Respondents felt the same way: 3-in-4 believed people should have the legal right to control the circumstances and timing of their own death.

“That’s what people want but most people don’t achieve that and the main reason why … is because an increasing number of older people live alone and there is no one there to care for them,” Brown says. “From my own research, I could say that there are not services available to support older people [who want] to die at home.”

She explains that people often go downhill quite quickly and then may not receive the appropriate palliative care. “That frightens most older people, who would like to think ‘I’ve got some control over this’.”

She says older people often end up in the acute system and are kept alive when they tend to prefer for that not to happen.

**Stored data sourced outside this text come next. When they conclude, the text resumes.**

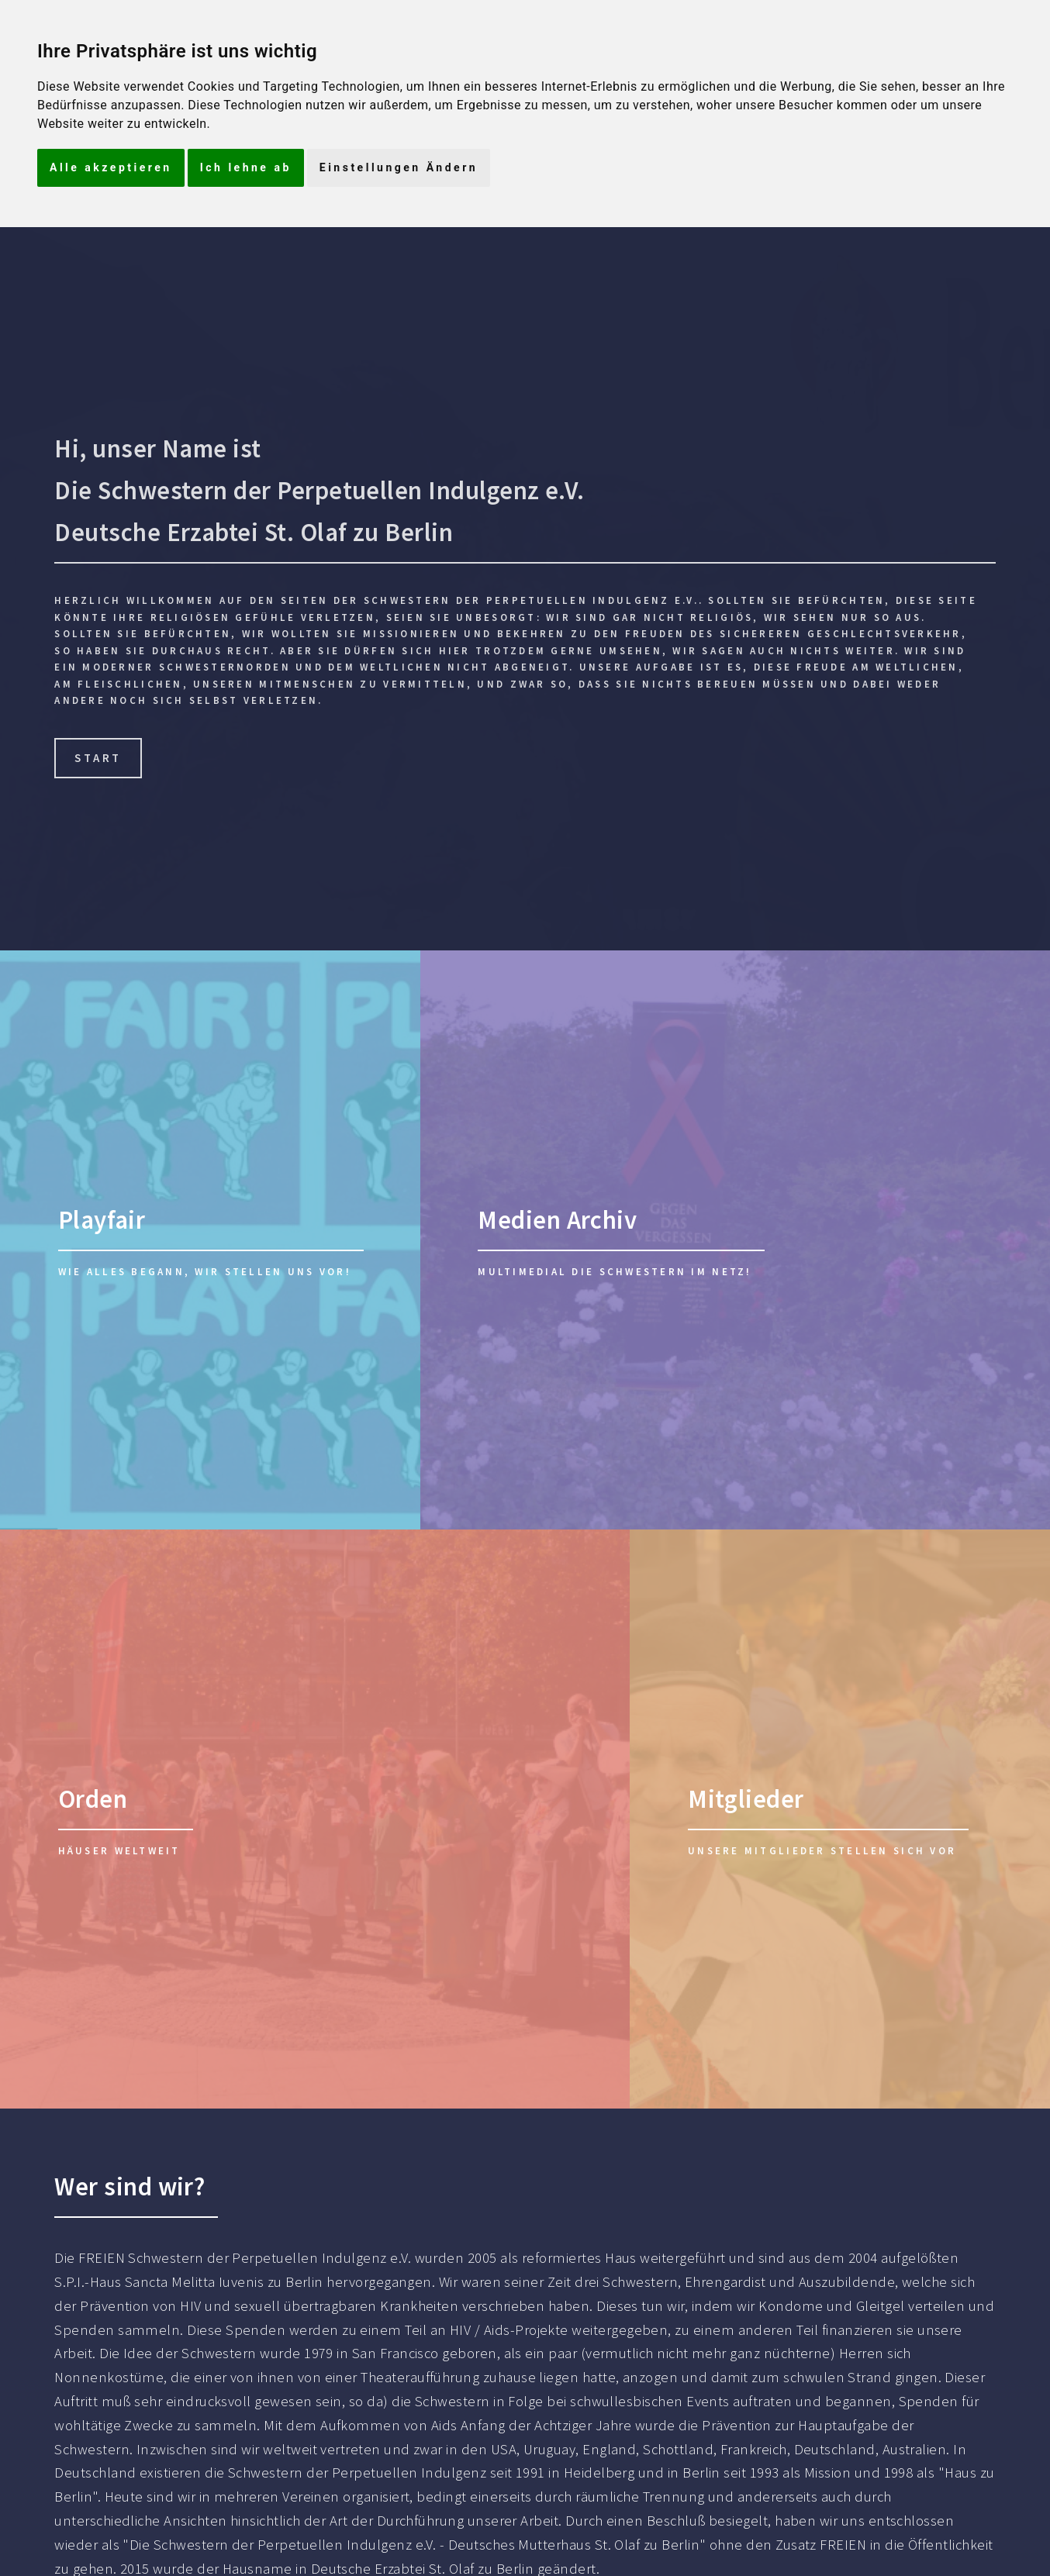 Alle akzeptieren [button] (111, 167)
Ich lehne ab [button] (246, 167)
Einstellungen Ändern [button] (398, 167)
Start (98, 757) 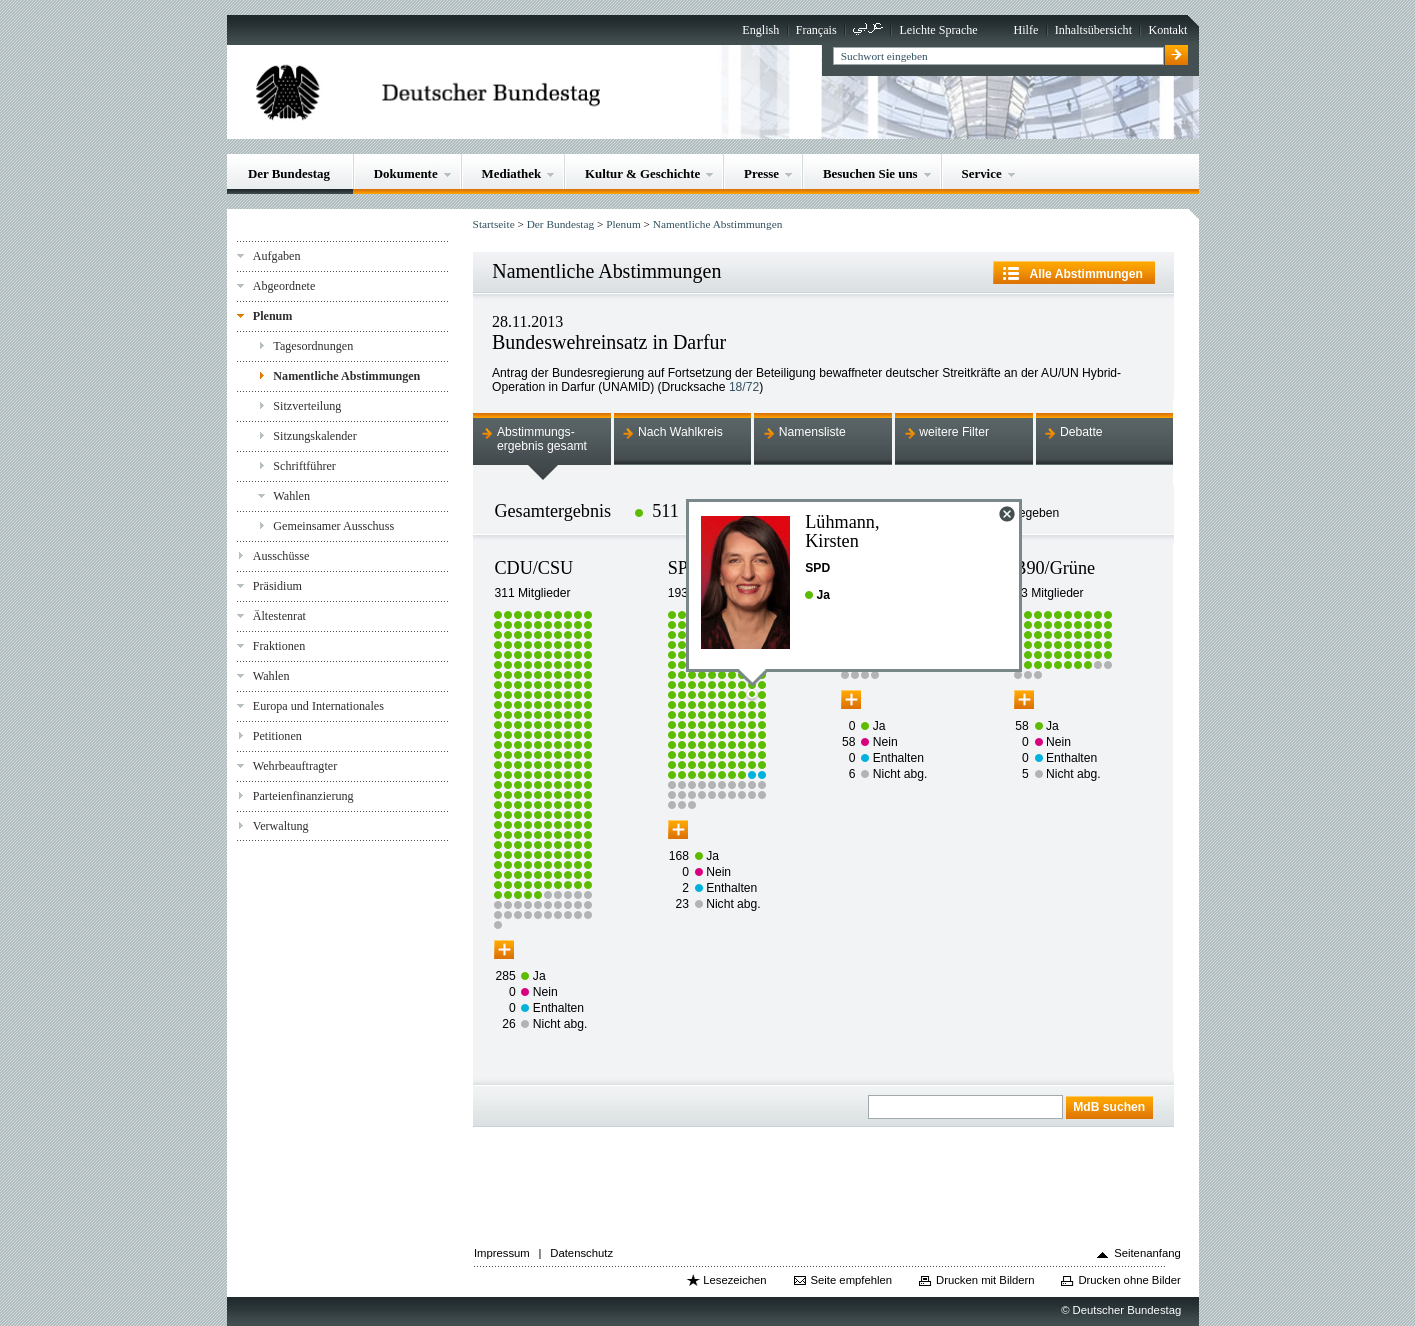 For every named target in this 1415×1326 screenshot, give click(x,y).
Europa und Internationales (318, 706)
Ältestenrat (279, 616)
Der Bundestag (289, 173)
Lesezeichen (734, 1280)
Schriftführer (304, 466)
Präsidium (277, 586)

However, there are some standards being introduced that are aimed at improving end-of-life care.

“Rather than resuscitating and treating older people aggressively at the end of life, we’re trying to sort of turn that around a bit and say we need to recognise that people are coming towards their end of life and treat them with care and dignity and not necessarily acute treatment,” Brown says.

Fewer than 2-in-3 respondents had discussed their end-of-life wishes with anyone. Brown says these figures are a concern but aren’t surprising. In fact, she believes this is a relatively high proportion.

“This is not uncommon and it would perhaps suggest that what we need is not just more advertisements and information, but actually more support for people to have that conversation,” she says. “If you’re living alone, it’s often difficult to have that conversation with someone.”